Son voisin samoan le dévisagea de ses grands yeux blancs, un sourire au coin des lèvres. Puis ce dernier lui lança sur un ton moqueur :

– Pour ce qui est d’être perdu, ce matin, c’est vrai, je me suis demandé où vous alliez : lorsque vous avez pris par erreur cette sortie pour Amiens, et que nous nous sommes retrouvés devant l’église de ce tout petit village, je vous avoue que j’ai eu envie de prendre le volant !

– Moquez-vous ! protesta l’Écossais. Je suis certain que vous n’auriez pas fait mieux. Tous ces panneaux bleus, verts ou blancs, je n’y comprends rien !

Henry continua de plaisanter :

– Reconnaissez que vous avez été soulagé lorsque j’ai enfin réussi à faire fonctionner le GPS. Vous auriez dû me laisser essayer dès le départ. Ça nous aurait évité cette incursion au cœur de la « France sauvage » !

Sweeney répliqua :

– Notre détour nous aura au moins servi à comprendre comment programmer le GPS de Ian.

– Est-ce que vous ne m’aviez pas dit que votre ami McTirney devait vous expliquer son mode de fonctionnement avant de partir ?

– C’est vrai, admit l’inspecteur. Mais moi, vous savez, j’ai toujours un peu de mal avec ces appareils embarqués. C’est dans ces cas-là que je me rends compte que je ne fais déjà plus partie de la jeune génération, sourit-il… Toutefois, j’étais très flatté lorsque Ian m’a proposé d’emprunter sa Lexus.

– C’est sûr, c’était plus prudent que de partir avec votre vieille Escort. Avec elle, nous ne serions jamais arrivés jusqu’à Londres ! rigola Henry.
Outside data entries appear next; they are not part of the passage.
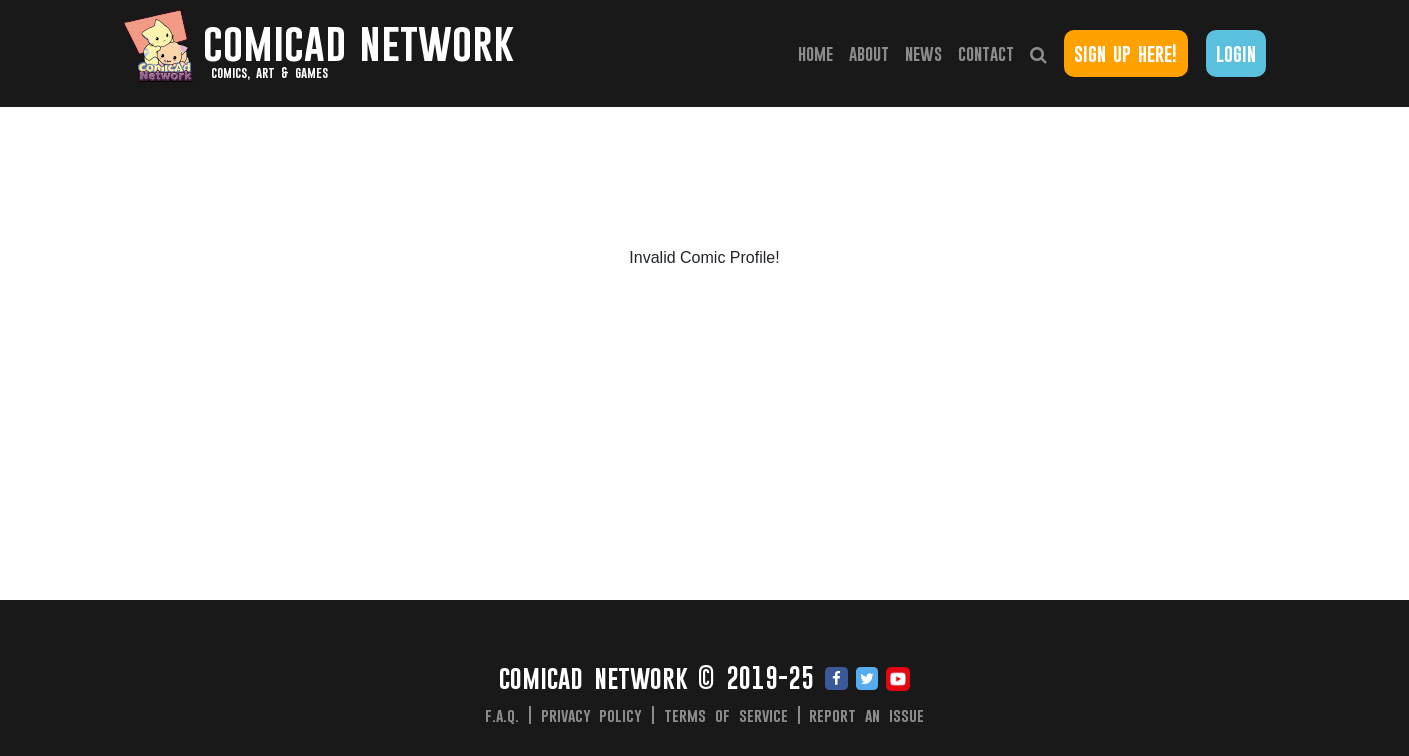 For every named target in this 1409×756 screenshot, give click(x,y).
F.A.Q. (502, 715)
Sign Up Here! (1125, 53)
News (923, 53)
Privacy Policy (592, 715)
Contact (986, 53)
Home (819, 52)
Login (1236, 53)
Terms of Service (726, 715)
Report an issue (866, 715)
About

Plutôt que de lui renvoyer la balle, le jeune policier se contenta d’observer le profil de moaï de l’inspecteur-chef Mata’afa. Je crois qu’Henry m’aide vraiment à progresser dans cette enquête, estima-t-il. Grâce à lui, j’ai le sentiment que nous sommes dorénavant sur la bonne voie. Même ici, sur cette autoroute où les Parisiens roulent comme des fous !... C’est vrai, poursuivit-il, l’autorisation de nous rendre en France est arrivée très rapidement ; les papiers officiels ont tous été signés dans la journée. Enfin, les demandes de géolocalisation du portable de Bowles, pourtant sur un territoire étranger, ont tout de suite été acceptées. Sincèrement, je ne pensais pas que cela serait possible dans un laps de temps aussi court. Henry nous a porté chance… En outre, si j’avais été seul, je pense que jamais je n’aurais osé faire une proposition aussi déraisonnable à mon supérieur. Mon collègue polynésien me transmet un peu de son « mana »1, comme il a essayé de me l’expliquer hier. Lui ne semble jamais fatigué, c’est étonnant. Il parvient toujours à me remonter le moral par ses boutades ou par ses taquineries. Nous formons un bon duo, jugea-t-il encore. Avant de plaisanter : Henry fait même un excellent copilote ! C’est lui qui me signale si je peux doubler ou non. Avec le volant à droite, je ne vois rien ! Puis il songea : Décidément, je crois que je me suis pris d’affection pour mon colosse des îles. Lorsqu’il partira, probablement dans huit jours, je sais qu’il me manquera… Par ailleurs, je me suis également pris d’affection pour son combat : retrouver l’assassin de son frère – peut-être s’agit-il de ce Clyde Bowles –, je crois que ça en vaut vraiment la peine.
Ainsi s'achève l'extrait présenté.